Beispielsweise liegt ein Tätigkeitsverbot nach § 45 Abs. 1 Nr. 1 BRAO vor, wenn der Anwaltsnotar für einen Erblasser ein Testament notariell beurkundet und der übergangene spätere gesetzliche Erbe den Anwaltsnotar in seiner Funktion als Rechtsanwalt mit der Durchsetzung seiner Pflichtteilsansprüche beauftragt. So entschied der Anwaltsgerichtshof Schleswig, dass es sich bei einer letztwilligen Verfügung und den sich daraus nach dem Tod des Erblassers ergebenden rechtlichen Konsequenzen um dieselbe Rechtssache im Sinne von § 45 Abs. 1 BRAO handelte.

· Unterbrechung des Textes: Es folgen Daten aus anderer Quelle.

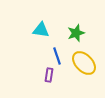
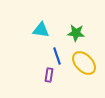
green star: rotated 24 degrees clockwise
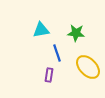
cyan triangle: rotated 18 degrees counterclockwise
blue line: moved 3 px up
yellow ellipse: moved 4 px right, 4 px down
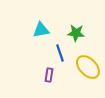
blue line: moved 3 px right
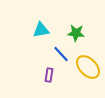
blue line: moved 1 px right, 1 px down; rotated 24 degrees counterclockwise
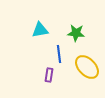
cyan triangle: moved 1 px left
blue line: moved 2 px left; rotated 36 degrees clockwise
yellow ellipse: moved 1 px left
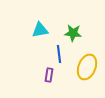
green star: moved 3 px left
yellow ellipse: rotated 65 degrees clockwise
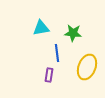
cyan triangle: moved 1 px right, 2 px up
blue line: moved 2 px left, 1 px up
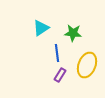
cyan triangle: rotated 24 degrees counterclockwise
yellow ellipse: moved 2 px up
purple rectangle: moved 11 px right; rotated 24 degrees clockwise
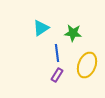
purple rectangle: moved 3 px left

Gemäß § 45 Abs. 2 Nr. 1 BRAO ist es dem Rechtsanwalt untersagt, in Angelegenheiten, mit denen er bereits als Rechtsanwalt gegen den Träger des zu verwaltenden Vermögens befasst war, als Insolvenzverwalter, Nachlassverwalter, Testamentsvollstrecker, Betreuer oder in ähnlicher Funktion tätig zu werden. Trotz des eindeutigen Wortlauts der Norm hat das Oberlandesgericht Hamburg jüngst entschieden, dass das Tätigkeitsverbot aus § 45 Abs. 2 Nr. 1 BRAO der Wirksamkeit einer Ernennung des Rechtsanwalts als Testamentsvollstrecker nicht entgegensteht, wenn der Erblasser den Rechtsanwalt in dessen Funktion als Gegenvertreter kennen und schätzen gelernt hat und ihn dennoch zu seinem Testamentsvollstrecker bestimmt. Nach der Auffassung des Oberlandesgerichts ist die grundrechtlich geschützte Testierfreiheit vorrangig vor der Norm des § 45 Abs. 2 BRAO zu berücksichtigen.
Zitat
"Dennoch und obwohl das Verbot für den Rechtsanwalt, das Testamentsvollstreckeramt zu übernehmen, ausdrücklich als eine der Alternativen im § 45 BRAO genannt ist, ist ein überwiegendes Interesse der Allgemeinheit, die Tätigkeit des Rechtsanwalts als Testamentsvollstrecker zu verhindern, jedenfalls nicht erkennbar, wenn der Erblasser selbst den Rechtsanwalt aufgrund einer bewussten Entscheidung zum Testamentsvollstrecker ernennt, obwohl und gerade weil er den Rechtsanwalt als Gegner kennen- und schätzen gelernt hat."
Abschließend darf auf den Aufsatz von Henssler dazu verwiesen werden, inwieweit eine Vorbefassung eines Referendars unter Berücksichtigung der BRAO-Reform 2021 unter § 45 BRAO fällt. § 45 BRAO ist ebenfalls reformiert worden.